| Columnistas

La caza del indio

Por Esteban Rodríguez Alzueta*

Ete es un país que suele pensarse desde Buenos Aires y, peor aún, con el periodismo que revista en la ciudad de Buenos Aires, la Walt Disney Argentina. Un periodismo parapolicial y demagógico con la capacidad de enloquecernos a todos. Parapolicial porque trabaja con las fuentes policiales y se resguarda siempre detrás del cordón policial. Más aún, un periodismo “dateado” por los servicios de inteligencia. Demagógico, porque le dice a la gente lo que ésta quiere escuchar, porque juega con el dolor del otro.

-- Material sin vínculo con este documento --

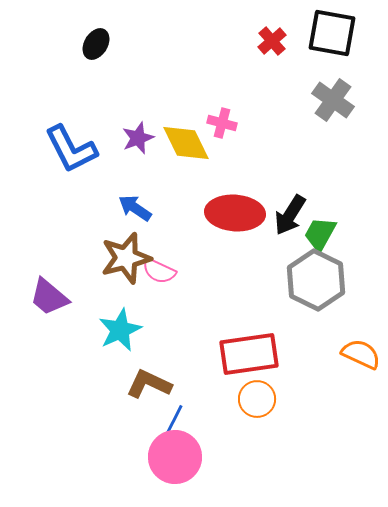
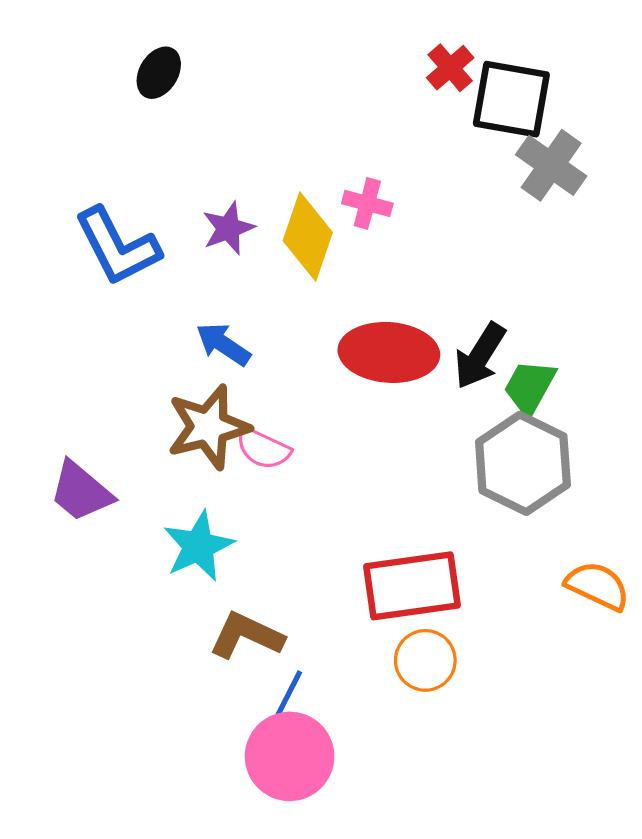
black square: (332, 33) -> (511, 99), moved
yellow diamond: (186, 143) -> (308, 237), turned 45

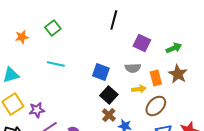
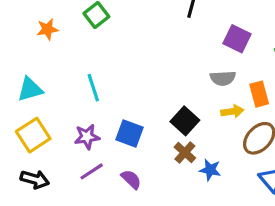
cyan line: (56, 64) -> (93, 88), moved, turned 60
blue square: (101, 72) -> (130, 134), moved
purple star: (37, 110) -> (87, 137), moved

 El periodista del que estamos hablando es un personaje enredado en su patetismo. Nunca sabe nada en particular pero habla de todo y mucho. Siempre tiene una opinión formada de algo que no sabe. Peor aún, es un periodista que trabaja sin fuentes o siempre sale con una sola fuente que tampoco chequeó. Piensa en voz alta porque la realidad, dice, es urgente y no hay tiempo para ponerse a pensar. Se escribe a contrareloj y pisa las imágenes que están llegando en vivo y en directo. Lo importante no es informar sino estar ahí, sintiendo con la gente. Porque tampoco se trata de pensar nada, basta con sentir las emociones de la “realidad” que están contando. Lo dijo alguna vez Tomás Abraham: el periodismo no escribe noticias sino emoticias. No falta mucho para que empiece a escribir con emoticones que reproduzcan los mismos gestos que ensayan los presentadores de noticias en la televisión. Actores expertos en gesticular. No hay periodismo sin muecas. Pasan de la tragedia al gol de Boca, con un golpe de rostro. Son todos de la escuela a de Santo Biasatti y Cesar y Mónica.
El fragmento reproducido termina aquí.